We aggregated clinical data from 12 affected subjects belonging to seven families. All four index subjects with Boucher-Neuhäuser syndrome presented with the classical triad: visual impairment, ataxia and delayed puberty (Fig. 2B–D). Symptoms in the individuals with Boucher-Neuhäuser syndrome started before the age of 8 years and were slowly progressive in all affected individuals with variable progression rates both between and within families, leading to wheelchair-dependency in the most severely affected subjects. In-line with the original publications of Boucher-Neuhäuser and Gordon Holmes syndromes (Holmes, 1907; Neuhauser and Opitz, 1975), two of four subjects with Boucher-Neuhäuser syndrome as well as the subject with Gordon Holmes syndrome showed clinical signs of upper motor neuron disease (spasticity, positive extensor plantar reflex and/or brisk reflexes), including a spastic Boucher-Neuhäuser syndrome phenotype (Family ARCA_05). Achilles tendon reflexes were reduced or absent in all subjects with Boucher-Neuhäuser syndrome, providing clinical evidence that peripheral neuropathy is commonly associated with Boucher-Neuhäuser syndrome in our subjects. Neuropathy was of sensorimotor axonal type in those subjects with Boucher-Neuhäuser syndrome where nerve conduction studies were available. Affected siblings within Boucher-Neuhäuser syndrome families showed broadly similar phenotypes and age of onset (Table 1). However, the initial symptom of disease differed between and within Boucher-Neuhäuser syndrome families: whereas disease started with visual impairments in some subjects with Boucher-Neuhäuser syndrome, it presented with gait ataxia or delayed puberty in others (Table 1). Moreover, in Boucher-Neuhäuser syndrome Family ARCA_05 one of the affected siblings (Subject 2) did not show evidence for chorioretinal dystrophy indicating this as a non-obligate feature. This is further supported by the findings that the cases with hereditary spastic paraplegia and spastic ataxia showed neither retinal dystrophy nor hypogonadism (Table 1), thus demonstrating that hypogonadism is not an obligate feature of disease.
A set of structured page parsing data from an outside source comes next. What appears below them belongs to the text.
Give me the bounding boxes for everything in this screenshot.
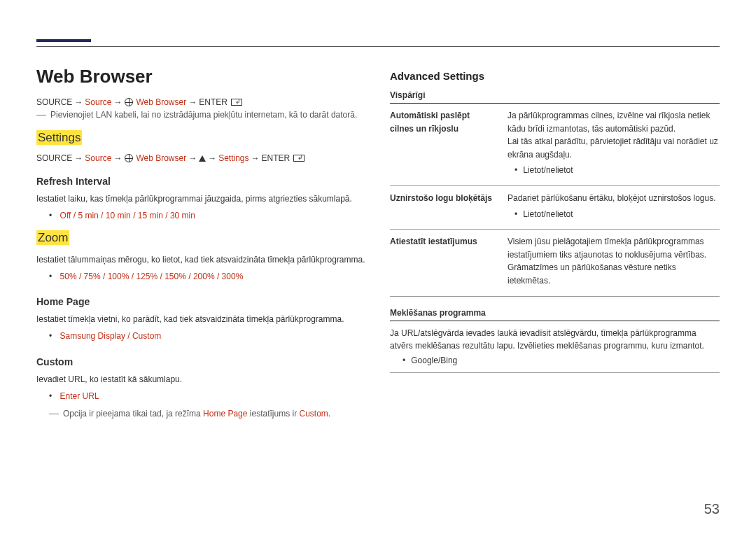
refresh-heading: Refresh Interval [36, 176, 366, 187]
globe-icon [125, 154, 133, 162]
setting-row-popup: Uznirstošo logu bloķētājs Padariet pārlū… [390, 186, 720, 222]
setting-text: Padariet pārlūkošanu ērtāku, bloķējot uz… [507, 193, 716, 203]
globe-icon [125, 98, 133, 106]
list-item: Samsung Display / Custom [49, 330, 366, 343]
custom-heading: Custom [36, 356, 366, 367]
setting-text: Visiem jūsu pielāgotajiem tīmekļa pārlūk… [507, 237, 706, 286]
setting-label: Automātiski paslēpt cilnes un rīkjoslu [390, 109, 495, 177]
setting-row-autohide: Automātiski paslēpt cilnes un rīkjoslu J… [390, 104, 720, 178]
bc-source2: Source [85, 97, 111, 107]
setting-value: Padariet pārlūkošanu ērtāku, bloķējot uz… [507, 192, 720, 220]
divider [390, 321, 720, 321]
left-column: Web Browser SOURCE → Source → Web Browse… [36, 66, 366, 419]
opt: 125% [136, 272, 158, 281]
refresh-options-list: Off / 5 min / 10 min / 15 min / 30 min [36, 209, 366, 223]
enter-icon [231, 99, 242, 106]
list-item: Enter URL [49, 390, 366, 403]
enter-icon [293, 155, 304, 162]
fn-cust: Custom [299, 409, 328, 419]
opt: Enter URL [60, 391, 99, 401]
opt: 75% [84, 272, 101, 281]
zoom-options-list: 50% / 75% / 100% / 125% / 150% / 200% / … [36, 270, 366, 283]
advanced-settings-heading: Advanced Settings [390, 70, 720, 82]
setting-bullet: Lietot/nelietot [514, 208, 720, 221]
opt: 200% [193, 272, 215, 281]
list-item: Off / 5 min / 10 min / 15 min / 30 min [49, 209, 366, 223]
opt: 15 min [138, 211, 163, 220]
opt: 5 min [78, 211, 98, 220]
opt: 10 min [106, 211, 131, 220]
opt: 100% [108, 272, 130, 281]
note-text: Pievienojiet LAN kabeli, lai no izstrādā… [50, 110, 357, 120]
setting-label: Uznirstošo logu bloķētājs [390, 192, 495, 220]
header-rule [36, 46, 720, 47]
custom-footnote: Opcija ir pieejama tikai tad, ja režīma … [36, 409, 366, 419]
bc-source: SOURCE [36, 153, 72, 163]
main-title: Web Browser [36, 66, 366, 87]
setting-bullet: Lietot/nelietot [514, 164, 720, 177]
custom-options-list: Enter URL [36, 390, 366, 403]
arrow-icon: → [74, 97, 83, 107]
opt: 150% [164, 272, 186, 281]
setting-text: Ja pārlūkprogrammas cilnes, izvēlne vai … [507, 111, 718, 160]
bc-source: SOURCE [36, 97, 72, 107]
fn-hp: Home Page [203, 409, 247, 419]
fn-text: iestatījums ir [247, 409, 299, 419]
zoom-desc: Iestatiet tālummaiņas mērogu, ko lietot,… [36, 253, 366, 266]
right-column: Advanced Settings Vispārīgi Automātiski … [390, 66, 720, 419]
fn-text: Opcija ir pieejama tikai tad, ja režīma [63, 409, 203, 419]
bc-settings: Settings [218, 153, 248, 163]
home-heading: Home Page [36, 296, 366, 307]
search-option: Google/Bing [402, 356, 720, 365]
arrow-icon: → [74, 153, 83, 163]
note-1: Pievienojiet LAN kabeli, lai no izstrādā… [36, 110, 366, 120]
bc-webbrowser: Web Browser [136, 97, 186, 107]
page-number: 53 [704, 501, 720, 517]
up-arrow-icon [199, 155, 206, 162]
group-search: Meklēšanas programma [390, 308, 720, 318]
bc-webbrowser: Web Browser [136, 153, 186, 163]
note-dash-icon [36, 115, 46, 115]
bc-enter: ENTER [262, 153, 290, 163]
bc-source2: Source [85, 153, 111, 163]
note-dash-icon [49, 414, 59, 414]
opt: Samsung Display [60, 331, 125, 341]
opt: Off [60, 211, 71, 220]
group-general: Vispārīgi [390, 90, 720, 100]
home-options-list: Samsung Display / Custom [36, 330, 366, 343]
arrow-icon: → [188, 97, 197, 107]
zoom-heading: Zoom [36, 230, 69, 245]
breadcrumb-1: SOURCE → Source → Web Browser → ENTER [36, 97, 366, 107]
setting-label: Atiestatīt iestatījumus [390, 235, 495, 287]
arrow-icon: → [188, 153, 197, 163]
custom-desc: Ievadiet URL, ko iestatīt kā sākumlapu. [36, 373, 366, 386]
search-section: Ja URL/atslēgvārda ievades laukā ievadīs… [390, 327, 720, 365]
bc-enter: ENTER [199, 97, 227, 107]
header-accent [36, 39, 91, 42]
page-content: Web Browser SOURCE → Source → Web Browse… [0, 0, 756, 419]
arrow-icon: → [113, 153, 122, 163]
fn-text: . [328, 409, 330, 419]
setting-row-reset: Atiestatīt iestatījumus Visiem jūsu piel… [390, 230, 720, 288]
opt: Custom [132, 331, 161, 341]
divider [390, 372, 720, 373]
home-desc: Iestatiet tīmekļa vietni, ko parādīt, ka… [36, 313, 366, 325]
settings-heading: Settings [36, 130, 82, 145]
setting-value: Visiem jūsu pielāgotajiem tīmekļa pārlūk… [507, 235, 720, 287]
opt: 300% [222, 272, 244, 281]
arrow-icon: → [251, 153, 260, 163]
arrow-icon: → [208, 153, 216, 163]
list-item: 50% / 75% / 100% / 125% / 150% / 200% / … [49, 270, 366, 283]
opt: 30 min [170, 211, 195, 220]
search-desc: Ja URL/atslēgvārda ievades laukā ievadīs… [390, 327, 720, 353]
setting-value: Ja pārlūkprogrammas cilnes, izvēlne vai … [507, 109, 720, 177]
breadcrumb-2: SOURCE → Source → Web Browser → → Settin… [36, 153, 366, 163]
refresh-desc: Iestatiet laiku, kas tīmekļa pārlūkprogr… [36, 192, 366, 205]
opt: 50% [60, 272, 77, 281]
arrow-icon: → [113, 97, 122, 107]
Disease in the cases with hereditary spastic paraplegia and spastic ataxia also started before the age of 20 years, corroborating the notion that early-onset neurodegeneration is a common denominator across all affected subjects.

Figure 2

The continuous spectrum of PNPLA6-associated disease (A) and the classical clinical trias of the Boucher-Neuhäuser syndrome (B–D). (A) The clinical spectrum of PNPLA6 mutations unfolds along four different neurological key features: ataxia, chorioretinal dystrophy, hypogonadotropic hypogonadism and motor neuron disease (upper motor neuron disease with or without additional lower motor neuropathy). Accordingly, Boucher-Neuhäuser syndrome (BNS) and Gordon Holmes syndrome (GHS) are not distinct entities, but clusters on a continuous spectrum of PNPLA6-associated disease, extending from Boucher-Neuhäuser syndrome via Gordon Holmes syndrome to spastic ataxia (sATX) and pure hereditary spastic paraplegia (HSP). The phenotype of complicated hereditary spastic paraplegia, which has been considered the most prominent phenotype of PNPLA6 so far (Rainier et al., 2008), is only the ‘tip of the iceberg’ of this broad disease spectrum. (B) Photograph of the full body of a male patient with Boucher-Neuhäuser syndrome (Subject IHG 25357) at age 26 years illustrating incomplete secondary sex characteristics with lack of body hair and gynecomastia. (C) Exemplary fundus photography of the Boucher-Neuhäuser syndrome Patient ARCA_05 showing chorioretinal degeneration, characterized by diffuse atrophy of choroidal vessels and the retinal pigment epithelium with pigment clumps. The optic nerve shows no signs of atrophy. (D) Sagittal T2-weighted MRI of this subject with Boucher-Neuhäuser syndrome shows marked cerebellar atrophy.

Discussion

To date, the genetic basis of Boucher-Neuhäuser and Gordon Holmes syndromes has not been identified. Here we use exome sequencing to uncover the genetic cause of these two clinical entities and demonstrate that they are allelic diseases, both caused by recessive PNPLA6 mutations. PNPLA6 seems to be a major cause of Boucher-Neuhäuser syndrome with four of six Boucher-Neuhäuser syndrome families carrying PNPLA6 mutations. As not all subjects with Boucher-Neuhäuser syndrome carried PNPLA6 mutations, the genetic basis of Boucher-Neuhäuser syndrome might either be heterogeneous or caused by PNPLA6 mutations not detected by routine sequencing procedures (e.g. deletions or intronic mutations). Further heterogeneity of ataxia-hypogonadism syndromes is also supported by the recent observation that mutations in RNF216 and the combination of mutations in RNF216 and OTUD4 (Margolin et al., 2013) cause ataxia-hypogonadism syndromes complicated by dementia. In contrast to RNF216/OTUD4-associated ataxia-hypogonadism, Boucher-Neuhäuser syndrome and Gordon Holmes syndrome are not typically accompanied by dementia.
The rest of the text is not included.